> _SOURCE MATERIAL_
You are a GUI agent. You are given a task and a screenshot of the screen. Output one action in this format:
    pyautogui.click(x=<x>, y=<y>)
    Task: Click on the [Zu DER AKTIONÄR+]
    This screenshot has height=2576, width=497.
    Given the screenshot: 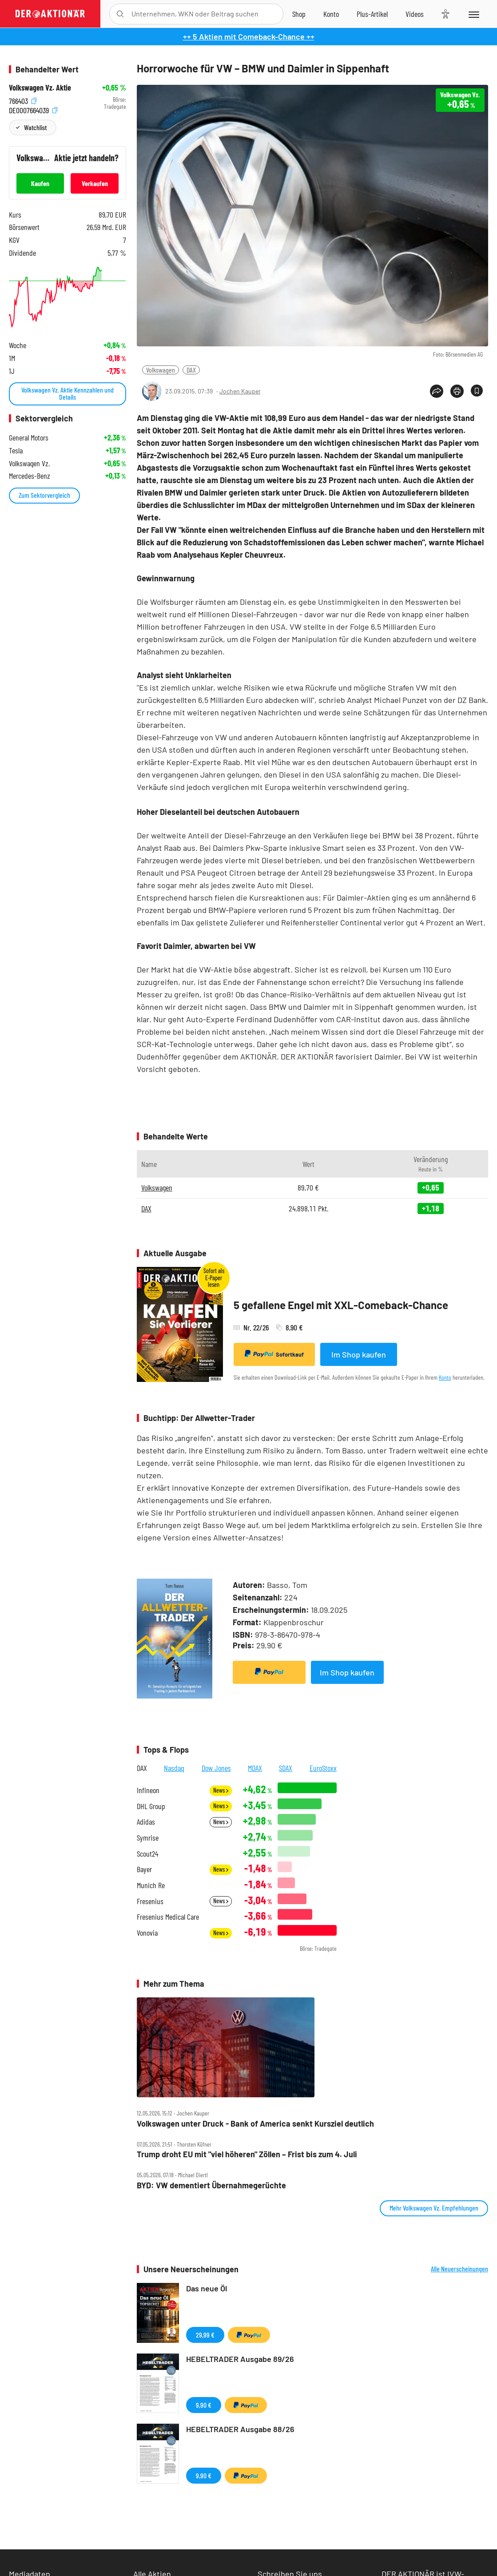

> _EXERCISE GOAL_
Everything in the listing, except its images, should be set down exactly.

> _ANSWER TO THIS PROBLEM_
You are a GUI agent. You are given a task and a screenshot of the screen. Output one action in this format:
    pyautogui.click(x=<x>, y=<y>)
    Task: Click on the [Zu DER AKTIONÄR+]
    This screenshot has height=2576, width=497.
    Given the screenshot: 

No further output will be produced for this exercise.